Now, if the NDP should oppose this but support casinos on reseve, then I'll have seen it all.

Quote: Originally Posted by dumpthemonarchyView Post

What does "technically separate nations" mean? They are surrounded by Canada, they speak English like Canadians, not South Africans, Singaporeans or Scots. They are not separate nations. Time to end this legalistic pseudo-diplomatic mumbo-jumbo nonsense.

Look at Statscan. IN Nunavut 15% speak neither English nor French.

And even in BC, remember the separate school system? Pure forced assimilation, never voluntarily. Do you approve of the separate schol system and such imperialism?
 
captain morgan
#27
Quote: Originally Posted by dumpthemonarchyView Post

Professionals in the system want to sell the most and best so they make more. This is not in the public interest. I'm not interested in privatisation that rewards investors so they get tax dollars.

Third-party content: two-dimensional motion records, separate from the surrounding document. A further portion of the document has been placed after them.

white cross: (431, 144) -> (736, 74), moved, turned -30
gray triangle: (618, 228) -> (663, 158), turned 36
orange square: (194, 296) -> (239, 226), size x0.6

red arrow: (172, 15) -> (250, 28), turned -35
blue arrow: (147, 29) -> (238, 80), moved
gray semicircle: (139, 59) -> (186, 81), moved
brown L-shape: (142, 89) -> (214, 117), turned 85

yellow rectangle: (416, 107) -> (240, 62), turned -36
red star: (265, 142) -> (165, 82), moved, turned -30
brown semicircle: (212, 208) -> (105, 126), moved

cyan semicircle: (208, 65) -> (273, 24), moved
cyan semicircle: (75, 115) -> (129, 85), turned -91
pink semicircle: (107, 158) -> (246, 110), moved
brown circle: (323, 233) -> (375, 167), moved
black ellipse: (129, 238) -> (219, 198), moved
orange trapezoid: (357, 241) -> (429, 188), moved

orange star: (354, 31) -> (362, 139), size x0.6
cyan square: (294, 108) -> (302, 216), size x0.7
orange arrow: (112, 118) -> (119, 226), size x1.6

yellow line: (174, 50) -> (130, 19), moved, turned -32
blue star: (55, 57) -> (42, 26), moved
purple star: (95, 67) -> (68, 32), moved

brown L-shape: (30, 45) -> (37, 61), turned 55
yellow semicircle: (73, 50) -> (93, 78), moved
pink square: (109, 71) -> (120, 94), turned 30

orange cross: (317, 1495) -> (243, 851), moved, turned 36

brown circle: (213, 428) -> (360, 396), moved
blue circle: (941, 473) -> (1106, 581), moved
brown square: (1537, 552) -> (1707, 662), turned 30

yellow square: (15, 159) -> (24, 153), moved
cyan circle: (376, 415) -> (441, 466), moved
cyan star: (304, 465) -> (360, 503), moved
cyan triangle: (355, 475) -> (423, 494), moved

So, your answer is to under-pay the physicians in the hopes that they will flock to Canada in order to make less money?

Makes so much sense
 
bill barilko
#28
Staff will be 100% Filipino-paid minimum wage and charged deluxe rates for room 'n board-band members will spurn jobs @ the facility as being demeaning since it means they'd have to get out of bed early/all too regularly/have more than a primary school edumication.

You read it here first.
 
Machjo
#29
Quote: Originally Posted by bill barilkoView Post

Staff will be 100% Filipino-paid minimum wage and charged deluxe rates for room 'n board-band members will spurn jobs @ the facility as being demeaning since it means they'd have to get out of bed early/all too regularly/have more than a primary school edumication.

You read it here first.

No bigotry there, eh?
 
TenPenny
#30
Quote: Originally Posted by dumpthemonarchyView Post

Professionals in the system want to sell the most and best so they make more. This is not in the public interest. I'm not interested in privatisation that rewards investors so they get tax dollars.

Out of curiousity, how do you make your living?